Karen Routledge has written an extraordinary book, and she’s managed it by making a seemingly slight adjustment to the cultural spectacles through which the Arctic and its peoples, and those from elsewhere who have sojourned there, have been seen in their worlds, both familiar and strange. All too often, even the most seemingly modern and culturally “aware” books find themselves snared in the old truisms about the Arctic – its harsh, unyielding climate, its almost-malevolent ice, its isolation and apparent emptiness when compared with more temperate regions. She accomplishes this feat, remarkably, by making a sense of displacement her main theme – the displacement of whalers, following the lure of rich shares into a world they scarcely knew (and thus feared), and following Inuit who spent time in the “southern” world through their own experience of estrangement and display. Quite a few of these are accounts we’ve heard in some form or another, but never quite in this way.

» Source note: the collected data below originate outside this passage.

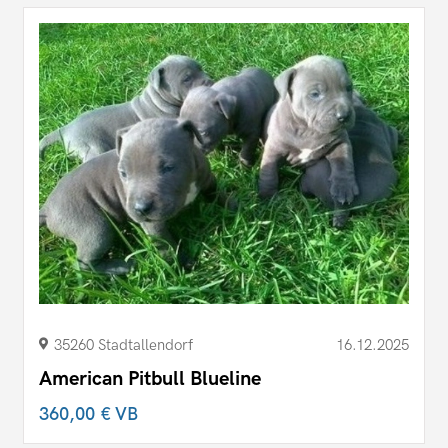
35260 Stadtallendorf
16.12.2025
American Pitbull Blueline
360,00 €
VB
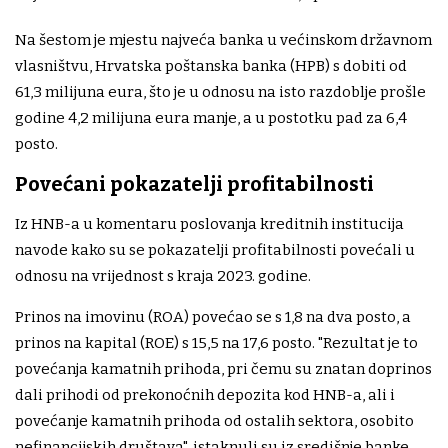
Na šestom je mjestu najveća banka u većinskom državnom
vlasništvu, Hrvatska poštanska banka (HPB) s dobiti od
61,3 milijuna eura, što je u odnosu na isto razdoblje prošle
godine 4,2 milijuna eura manje, a u postotku pad za 6,4
posto.
Povećani pokazatelji profitabilnosti
Iz HNB-a u komentaru poslovanja kreditnih institucija
navode kako su se pokazatelji profitabilnosti povećali u
odnosu na vrijednost s kraja 2023. godine.
Prinos na imovinu (ROA) povećao se s 1,8 na dva posto, a
prinos na kapital (ROE) s 15,5 na 17,6 posto. "Rezultat je to
povećanja kamatnih prihoda, pri čemu su znatan doprinos
dali prihodi od prekonoćnih depozita kod HNB-a, ali i
povećanje kamatnih prihoda od ostalih sektora, osobito
nefinancijskih društava", istaknuli su iz središnje banke.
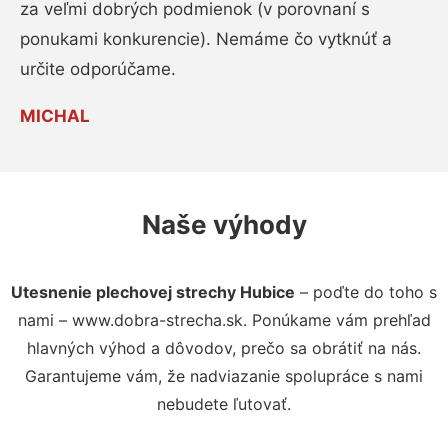
za veľmi dobrých podmienok (v porovnaní s
ponukami konkurencie). Nemáme čo vytknúť a
určite odporúčame.
MICHAL
Naše výhody
Utesnenie plechovej strechy Hubice
– poďte do toho s
nami – www.dobra-strecha.sk. Ponúkame vám prehľad
hlavných výhod a dôvodov, prečo sa obrátiť na nás.
Garantujeme vám, že nadviazanie spolupráce s nami
nebudete ľutovať.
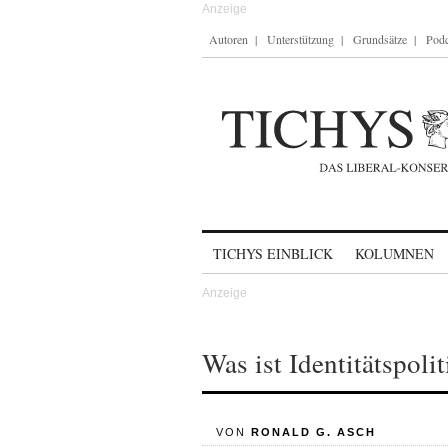
Autoren
Unterstützung
Grundsätze
Podc
Skip to content
TICHYS EINBLICK
KOLUMNEN
Was ist Identitätspolit
VON
RONALD G. ASCH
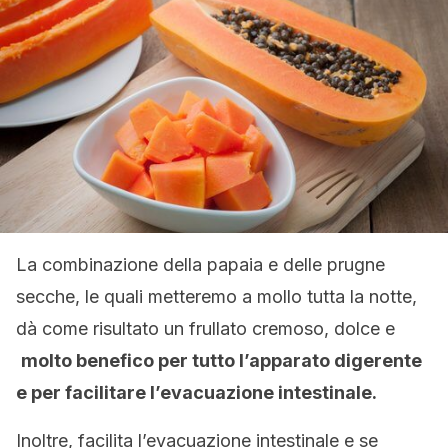
La combinazione della papaia e delle prugne
secche, le quali metteremo a mollo tutta la notte,
dà come risultato un frullato cremoso, dolce e
molto benefico per tutto l’apparato digerente
e per facilitare l’evacuazione intestinale
.
Inoltre, facilita l’evacuazione intestinale e se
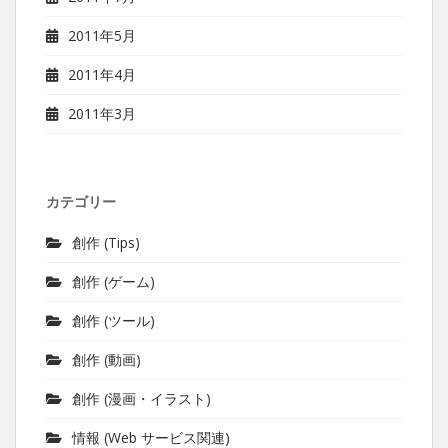
2011年5月
2011年4月
2011年3月
カテゴリー
創作 (Tips)
創作 (ゲーム)
創作 (ツール)
創作 (動画)
創作 (漫画・イラスト)
情報 (Web サービス関連)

Routledge is fortunate in that Cumberland Sound, the epicenter of her study, has so many stories of both kinds. It was, as she notes, brought to the attention of westerners by Eenoolooapik, who guided the Scots whaler William Penny to its shores in 1840. The subsequent discovery that overwintering there brought enormous advantages in the whale harvest led to a long period of mutual contact and cooperation, through which the bonds – material, cultural, and familial – between the Inuit and the whalers grew in strength and complexity, even as both remained in a sense strangers in each other’s lands. The experiences of whaling men who at first feared an uncertain time in an unknown land can thus be contrasted very directly with the alienation experienced by Inuit such as Ebierbing and Tookoolito, who were brought from Cumberland Sound to England in the 1850’s, and then to America and Greenland in their more than decade-long association with the explorer Charles Francis Hall.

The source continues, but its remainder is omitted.